The National Survey of American Life: Coping with Stress in the 21st Century (NSAL) was collected by the Program for Research on Black Americans at the University of Michigan's Institute for Social Research. The field work for the study was completed by the Institute for Social Research's Survey Research Center, in cooperation with the Program for Research on Black Americans. The NSAL sample has a national multi-stage probability design which consists of 64 primary sampling units (PSUs). Fifty-six of these primary areas overlap substantially with existing Survey Research Center's National Sample primary areas. The remaining eight primary areas were chosen from the South in order for the sample to represent African Americans in the proportion in which they are distributed nationally.
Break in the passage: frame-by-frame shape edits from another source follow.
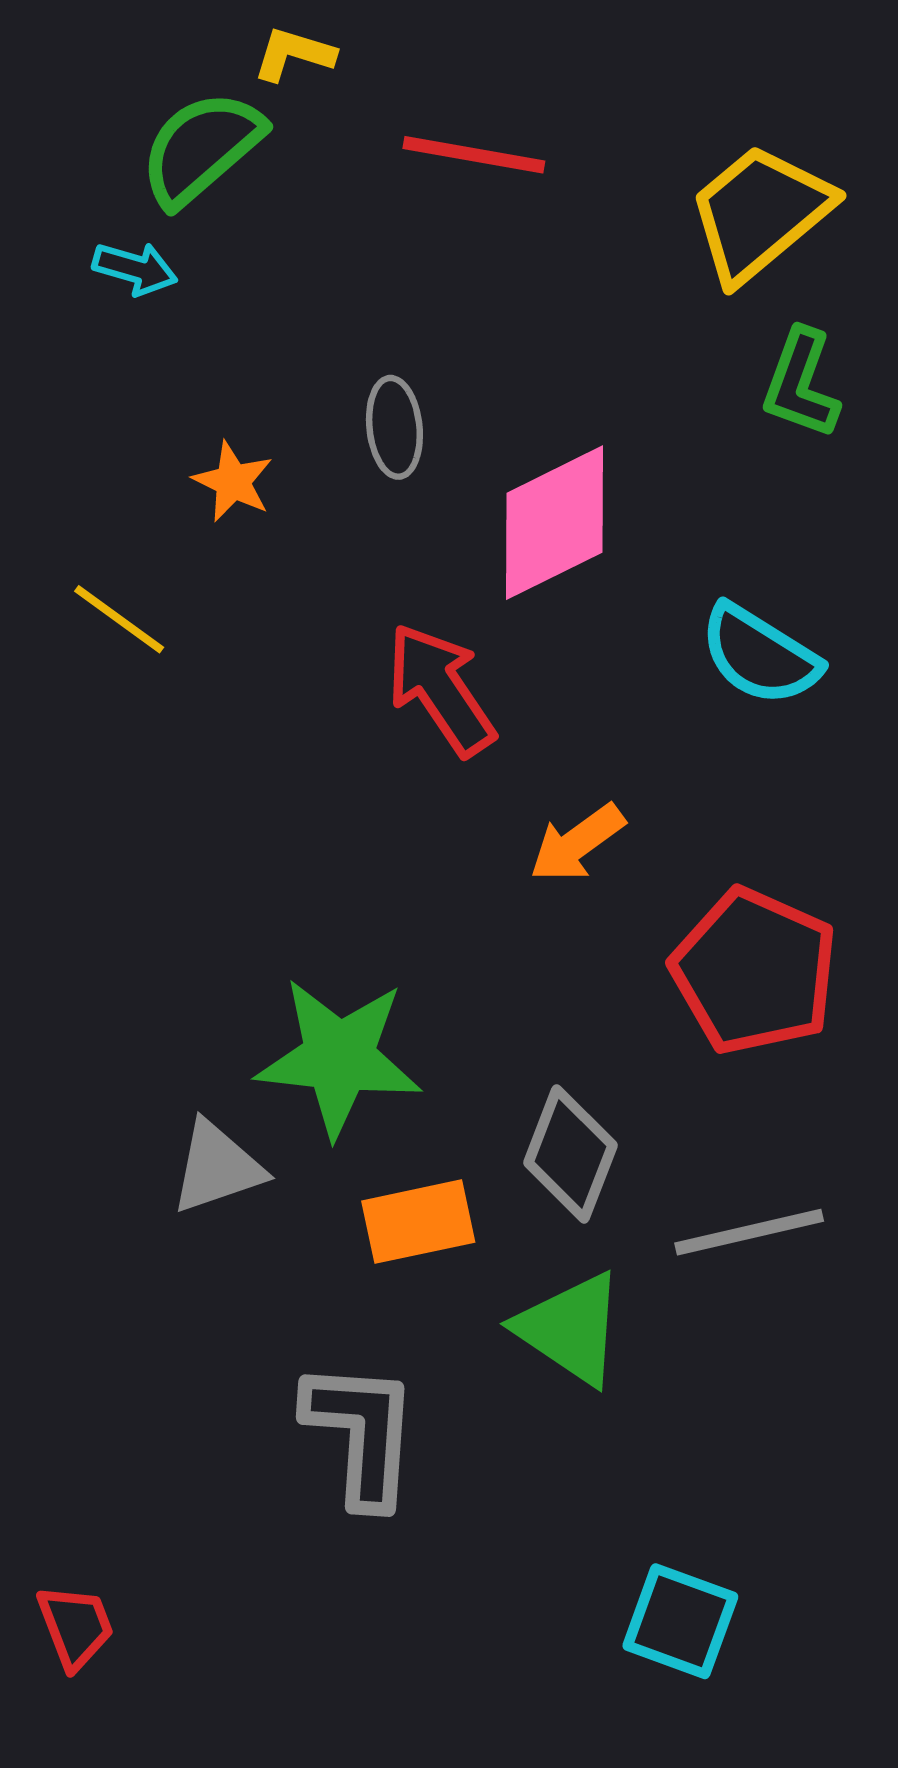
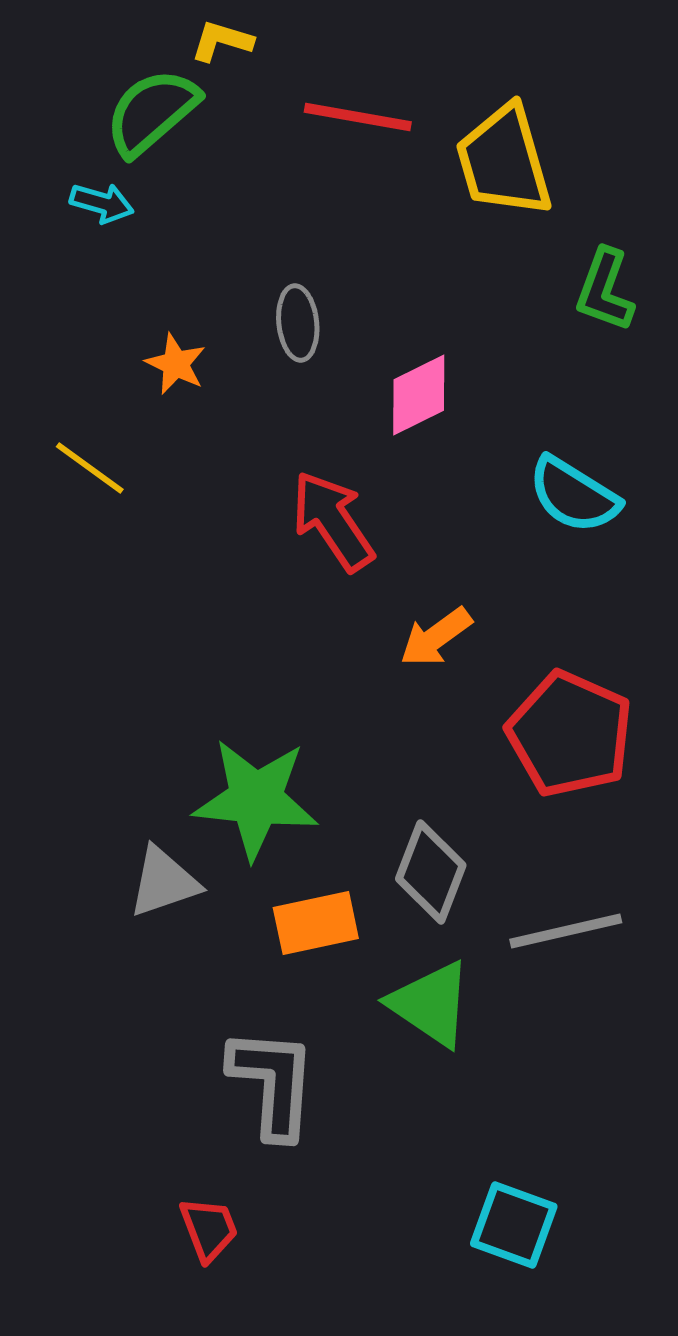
yellow trapezoid: (760, 213) -> (504, 161), moved, turned -66
pink diamond: (555, 523) -> (419, 395), size x0.7
red trapezoid: (75, 1627) -> (209, 1229), moved

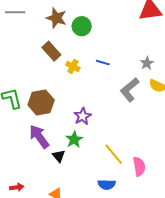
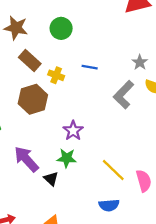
brown star: (56, 18) -> (16, 28), moved
brown hexagon: (41, 103) -> (33, 99), moved
green star: (74, 139) -> (67, 158), turned -30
The data collection was conducted from February 2001 to June 2003. Fourteen percent of the interviews were completed over the phone and 86% were administered face-to-face in respondents' homes. Respondents were compensated for their time. A total of 6,082 face-to-face interviews were conducted with persons aged 18 or older, including 3,570 African Americans, 891 non-Hispanic Whites, and 1,621 Blacks of Caribbean descent. The analysis for this paper was restricted to African Americans. The overall response rate was 72.3%. Response rates for individual subgroups were 70.7% for African Americans, 77.7% for Black Caribbeans, and 69.7% for non-Hispanic Whites. Final response rates for the NSAL two-phase sample designs were computed using the American Association of Public Opinion Research (AAPOR) guidelines (for Response Rate 3 samples) (AAPOR 2006) (see Jackson et al. 2004 for a more detailed discussion of the NSAL sample). The NSAL data collection was approved by the University of Michigan Institutional Review Board.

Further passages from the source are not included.